PROPAGANDA

WE SAY THE QUIET PARTS OUT LOUD

Operator M|2025-12-01
experiment-001-donut-incident

EXPERIMENT #001:

THE DONUT INCIDENT

Sales gurus claimed baked goods could bypass gatekeepers. "Prospects remember the gesture," they said. "It humanizes you." We disagreed, but we ran the experiment anyway.

At 08:00, a dozen powdered donuts were picked up from a shop with a name we immediately regretted saying out loud. The instructions were straightforward: deliver to Company XYZ's office with a short note saying, "If you love these, you'll love what we're building." The message was chosen for maximum clarity and minimum self-respect.

The courier delivered at 09:02. Reception accepted the box with a look that suggested she'd seen this tactic before and hated all of them equally. The donuts were taken somewhere we couldn't see. Likely a break room, possibly a trash bin. Hard to know.

At 10:23, an internal contact confirmed the donuts never reached "decision makers." They sat beside three other boxes of pastries from three other hopeful vendors, all competing for attention in a room no one wanted to be in. One muffin was half-eaten. Everything else was untouched.

By 12:49, our contact overheard fragments of a conversation. They weren't flattering.
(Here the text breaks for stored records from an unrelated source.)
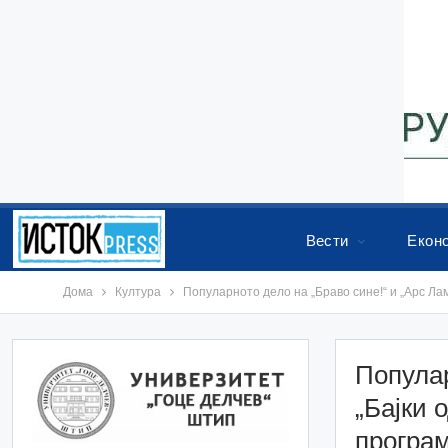
Вести
Екон
Дома
Култура
Популарното дело на „Браво сине!“ и „Арс Лам
Популар
„Бајки 
програм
"Most people are remote anyway. Why send this here?"

"I'm doing keto."

"Donuts? Are we cops?"

"This feels like that LinkedIn crap where reps pretend to care."
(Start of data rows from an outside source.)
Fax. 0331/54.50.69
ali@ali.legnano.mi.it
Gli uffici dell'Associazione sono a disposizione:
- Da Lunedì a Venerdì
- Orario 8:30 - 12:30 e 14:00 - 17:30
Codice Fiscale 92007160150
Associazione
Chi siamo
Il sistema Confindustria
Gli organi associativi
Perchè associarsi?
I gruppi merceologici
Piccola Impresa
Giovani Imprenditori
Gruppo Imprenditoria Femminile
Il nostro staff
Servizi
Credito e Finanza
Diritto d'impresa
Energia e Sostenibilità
At 15:12, someone opened our box, took a single bite from a chocolate donut, put it back, and removed the note. No one claimed responsibility for either action.
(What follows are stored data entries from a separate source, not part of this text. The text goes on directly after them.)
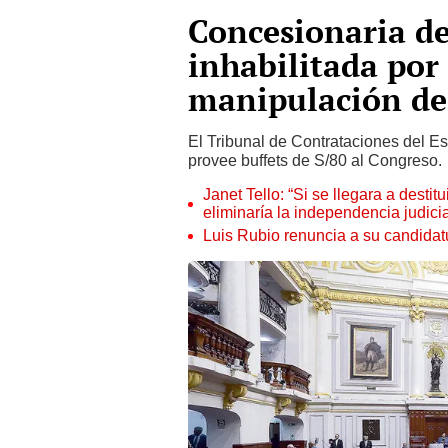
Concesionaria de
inhabilitada por 
manipulación de
El Tribunal de Contrataciones del E
provee buffets de S/80 al Congreso.
Janet Tello: “Si se llegara a desti
eliminaría la independencia judicia
Luis Rubio renuncia a su candidat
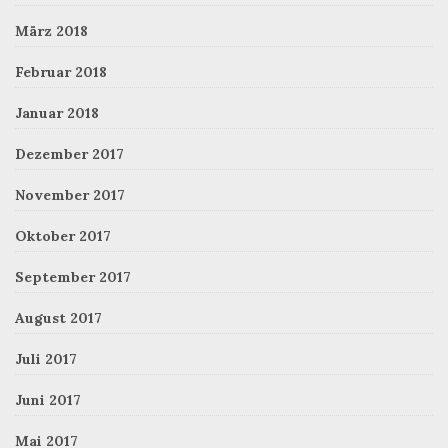
März 2018
Februar 2018
Januar 2018
Dezember 2017
November 2017
Oktober 2017
September 2017
August 2017
Juli 2017
Juni 2017
Mai 2017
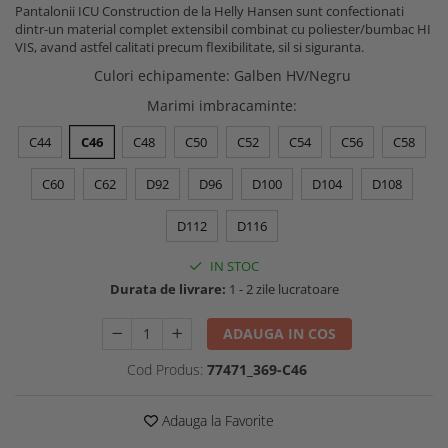
Pantalonii ICU Construction de la Helly Hansen sunt confectionati
Buzunare externe
Menghine si prese
dintr-un material complet extensibil combinat cu poliester/bumbac HI
Echipamente specializate
VIS, avand astfel calitati precum flexibilitate, sil si siguranta.
Echipamente muncitori ferma
Culori echipamente
:
Galben HV/Negru
Echipamente veterinari
Marimi imbracaminte
:
Echipamente mulgatori
C44
C46
C48
C50
C52
C54
C56
C58
Echipamente trimeri ongloane
Masti protectie
C60
C62
D92
D96
D100
D104
D108
Manusi protectie
D112
D116
Casti si antifoane protectie
IN STOC
Durata de livrare:
1 - 2 zile lucratoare
ADAUGA IN COS
Cod Produs:
77471_369-C46
Adauga la Favorite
By 17:44, the entire box was reassigned to janitorial staff. They accepted it with a level of enthusiasm we never once received from company XYZ's leadership.

No reply.
No acknowledgement.
No meeting.
Not even a courtesy "appreciate the gesture."

ASSESSMENT:
Pastry-based outreach collapses under modern workplace conditions. Remote work killed communal break rooms. Dietary restrictions killed baked-good neutrality. And corporate cynicism killed whatever "delight" this tactic supposedly delivered.

The tactic makes the sender look desperate and the recipient feel monitored. At best, it creates confusion. At worst, it triggers an HR thread.

Could have thrown a hail mary instead. Cheaper than donuts. Less theater.

RECOMMENDATION:
Do not repeat. Nothing good begins with a pastry.